Here the job is to return only the lines of the material, exactly, from the first one to the line with "The image size is (790, 2576).".

========================

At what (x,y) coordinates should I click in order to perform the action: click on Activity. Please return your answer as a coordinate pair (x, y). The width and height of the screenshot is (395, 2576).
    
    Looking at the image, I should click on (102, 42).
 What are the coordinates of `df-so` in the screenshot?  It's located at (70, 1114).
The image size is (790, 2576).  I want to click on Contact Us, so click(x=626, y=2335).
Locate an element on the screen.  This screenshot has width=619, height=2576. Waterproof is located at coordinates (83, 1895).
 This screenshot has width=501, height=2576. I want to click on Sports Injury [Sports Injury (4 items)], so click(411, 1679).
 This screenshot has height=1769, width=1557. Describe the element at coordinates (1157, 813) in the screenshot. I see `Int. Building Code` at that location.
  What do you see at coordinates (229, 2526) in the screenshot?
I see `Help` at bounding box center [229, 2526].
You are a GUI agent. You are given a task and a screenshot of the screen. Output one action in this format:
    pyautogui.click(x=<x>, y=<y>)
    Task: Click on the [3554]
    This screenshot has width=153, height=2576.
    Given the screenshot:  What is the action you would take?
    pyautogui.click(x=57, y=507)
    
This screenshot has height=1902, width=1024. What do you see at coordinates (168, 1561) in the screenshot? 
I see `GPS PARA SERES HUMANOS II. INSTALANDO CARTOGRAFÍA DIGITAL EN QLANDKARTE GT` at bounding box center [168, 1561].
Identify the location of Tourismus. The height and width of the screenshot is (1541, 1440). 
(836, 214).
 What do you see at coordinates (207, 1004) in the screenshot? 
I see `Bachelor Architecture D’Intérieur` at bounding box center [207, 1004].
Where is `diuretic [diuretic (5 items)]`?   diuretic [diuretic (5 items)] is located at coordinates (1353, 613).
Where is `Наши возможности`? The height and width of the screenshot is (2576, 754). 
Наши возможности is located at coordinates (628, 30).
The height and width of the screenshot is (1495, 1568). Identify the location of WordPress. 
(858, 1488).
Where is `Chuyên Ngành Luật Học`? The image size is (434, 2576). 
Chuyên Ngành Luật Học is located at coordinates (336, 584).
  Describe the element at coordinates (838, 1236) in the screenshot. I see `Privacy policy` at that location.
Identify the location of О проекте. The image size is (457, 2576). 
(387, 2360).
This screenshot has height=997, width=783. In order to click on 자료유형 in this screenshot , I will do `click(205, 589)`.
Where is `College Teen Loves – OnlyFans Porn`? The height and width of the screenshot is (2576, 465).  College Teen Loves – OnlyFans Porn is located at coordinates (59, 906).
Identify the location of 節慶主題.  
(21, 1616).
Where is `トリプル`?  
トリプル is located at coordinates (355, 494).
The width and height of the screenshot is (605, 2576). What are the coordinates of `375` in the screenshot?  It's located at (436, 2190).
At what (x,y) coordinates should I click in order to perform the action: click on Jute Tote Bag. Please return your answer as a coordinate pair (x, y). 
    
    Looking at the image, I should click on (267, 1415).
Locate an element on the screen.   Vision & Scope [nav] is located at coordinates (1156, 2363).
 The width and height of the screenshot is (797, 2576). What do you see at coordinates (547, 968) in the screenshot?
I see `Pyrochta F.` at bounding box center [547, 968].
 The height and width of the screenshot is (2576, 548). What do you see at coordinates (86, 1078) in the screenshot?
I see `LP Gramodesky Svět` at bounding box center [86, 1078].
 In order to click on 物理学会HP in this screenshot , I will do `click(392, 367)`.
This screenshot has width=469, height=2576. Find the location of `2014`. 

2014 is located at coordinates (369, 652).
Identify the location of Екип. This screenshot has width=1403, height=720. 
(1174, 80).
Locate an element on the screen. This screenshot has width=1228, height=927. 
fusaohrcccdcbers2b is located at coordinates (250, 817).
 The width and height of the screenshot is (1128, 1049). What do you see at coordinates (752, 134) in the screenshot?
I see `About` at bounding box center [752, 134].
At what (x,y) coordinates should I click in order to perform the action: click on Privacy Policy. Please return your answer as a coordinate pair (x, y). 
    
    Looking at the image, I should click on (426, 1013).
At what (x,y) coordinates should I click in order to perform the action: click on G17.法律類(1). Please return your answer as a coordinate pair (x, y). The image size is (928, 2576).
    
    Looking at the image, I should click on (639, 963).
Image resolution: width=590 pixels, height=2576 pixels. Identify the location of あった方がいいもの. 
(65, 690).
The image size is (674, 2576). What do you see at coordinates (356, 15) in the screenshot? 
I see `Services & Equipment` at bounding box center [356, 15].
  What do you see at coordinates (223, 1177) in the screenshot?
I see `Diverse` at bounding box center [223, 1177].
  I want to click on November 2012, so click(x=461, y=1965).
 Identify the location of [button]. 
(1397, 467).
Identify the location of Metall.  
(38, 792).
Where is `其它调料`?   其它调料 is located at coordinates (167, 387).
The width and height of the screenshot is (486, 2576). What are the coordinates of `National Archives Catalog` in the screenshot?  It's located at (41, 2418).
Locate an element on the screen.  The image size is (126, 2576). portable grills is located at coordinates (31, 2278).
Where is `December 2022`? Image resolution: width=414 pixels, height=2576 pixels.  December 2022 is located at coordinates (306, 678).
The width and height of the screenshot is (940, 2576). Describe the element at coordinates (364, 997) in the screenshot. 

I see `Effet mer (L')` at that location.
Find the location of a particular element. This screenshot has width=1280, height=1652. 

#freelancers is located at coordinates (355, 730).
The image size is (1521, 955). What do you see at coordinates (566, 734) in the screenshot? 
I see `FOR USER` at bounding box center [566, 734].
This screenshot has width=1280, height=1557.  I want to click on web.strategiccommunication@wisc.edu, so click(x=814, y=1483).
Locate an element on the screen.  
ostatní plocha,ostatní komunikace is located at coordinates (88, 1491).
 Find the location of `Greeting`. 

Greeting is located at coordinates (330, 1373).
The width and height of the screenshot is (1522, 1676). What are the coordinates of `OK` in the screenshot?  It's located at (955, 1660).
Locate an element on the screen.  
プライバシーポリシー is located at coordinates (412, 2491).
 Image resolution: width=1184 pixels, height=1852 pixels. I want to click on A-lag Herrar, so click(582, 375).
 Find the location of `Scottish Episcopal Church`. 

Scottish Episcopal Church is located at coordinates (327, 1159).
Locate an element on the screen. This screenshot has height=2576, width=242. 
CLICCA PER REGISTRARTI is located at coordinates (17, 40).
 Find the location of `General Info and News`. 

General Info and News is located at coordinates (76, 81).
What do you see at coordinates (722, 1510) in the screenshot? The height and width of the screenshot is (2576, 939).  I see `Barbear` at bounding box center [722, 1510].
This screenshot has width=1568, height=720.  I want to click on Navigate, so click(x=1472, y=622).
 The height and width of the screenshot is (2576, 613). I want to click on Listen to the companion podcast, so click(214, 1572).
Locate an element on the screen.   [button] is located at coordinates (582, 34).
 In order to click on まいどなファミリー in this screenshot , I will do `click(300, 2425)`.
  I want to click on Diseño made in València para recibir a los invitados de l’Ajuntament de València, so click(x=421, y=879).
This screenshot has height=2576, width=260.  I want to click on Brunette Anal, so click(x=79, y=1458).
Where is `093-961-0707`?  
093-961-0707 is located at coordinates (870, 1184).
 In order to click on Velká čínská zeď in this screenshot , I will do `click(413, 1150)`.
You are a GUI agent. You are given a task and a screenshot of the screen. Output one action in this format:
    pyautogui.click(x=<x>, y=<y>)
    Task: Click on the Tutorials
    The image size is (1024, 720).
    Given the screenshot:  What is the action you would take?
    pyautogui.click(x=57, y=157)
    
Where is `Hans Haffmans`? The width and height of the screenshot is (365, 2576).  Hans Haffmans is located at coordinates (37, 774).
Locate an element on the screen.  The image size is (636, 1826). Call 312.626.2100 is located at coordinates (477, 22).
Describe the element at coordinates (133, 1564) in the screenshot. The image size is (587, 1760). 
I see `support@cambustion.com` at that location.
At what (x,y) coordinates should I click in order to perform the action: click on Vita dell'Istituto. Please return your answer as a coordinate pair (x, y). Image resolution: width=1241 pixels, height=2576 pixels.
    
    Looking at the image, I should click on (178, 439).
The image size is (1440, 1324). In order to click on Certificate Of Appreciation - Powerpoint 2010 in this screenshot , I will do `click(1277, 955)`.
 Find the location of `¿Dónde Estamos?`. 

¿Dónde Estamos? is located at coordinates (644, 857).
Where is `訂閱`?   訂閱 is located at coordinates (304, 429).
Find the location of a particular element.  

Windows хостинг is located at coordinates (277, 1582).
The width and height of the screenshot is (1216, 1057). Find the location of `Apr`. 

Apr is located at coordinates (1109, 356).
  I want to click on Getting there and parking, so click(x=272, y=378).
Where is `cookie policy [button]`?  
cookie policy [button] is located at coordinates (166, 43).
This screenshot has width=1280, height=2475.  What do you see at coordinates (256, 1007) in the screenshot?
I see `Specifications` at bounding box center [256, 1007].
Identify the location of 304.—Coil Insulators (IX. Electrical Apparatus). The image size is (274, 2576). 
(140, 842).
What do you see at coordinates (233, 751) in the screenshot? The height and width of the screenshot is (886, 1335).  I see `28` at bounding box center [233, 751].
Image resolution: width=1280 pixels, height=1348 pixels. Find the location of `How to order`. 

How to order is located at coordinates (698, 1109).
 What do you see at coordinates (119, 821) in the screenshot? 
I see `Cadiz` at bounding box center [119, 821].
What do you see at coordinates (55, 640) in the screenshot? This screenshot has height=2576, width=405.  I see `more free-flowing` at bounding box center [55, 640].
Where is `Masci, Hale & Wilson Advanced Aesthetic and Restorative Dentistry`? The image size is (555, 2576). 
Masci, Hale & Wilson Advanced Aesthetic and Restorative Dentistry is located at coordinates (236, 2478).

========================

## Result
At what (x,y) coordinates should I click in order to perform the action: click on Activity. Please return your answer as a coordinate pair (x, y). The width and height of the screenshot is (395, 2576).
    
    Looking at the image, I should click on (102, 42).
 What are the coordinates of `df-so` in the screenshot?  It's located at (70, 1114).
The image size is (790, 2576).  I want to click on Contact Us, so click(x=626, y=2335).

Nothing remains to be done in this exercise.